··· RECORDS SHOWN
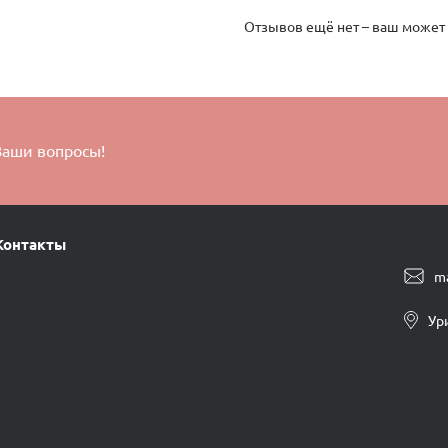
Отзывов ещё нет – ваш может
Ваши вопросы!
Контакты
m
Ур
······
■ WORK TO COMPLETE
Skip every image and output the remaining records exactly.

■ REPLY TO THE TASK
Отзывов ещё нет – ваш может
Ваши вопросы!
Контакты
m
Ур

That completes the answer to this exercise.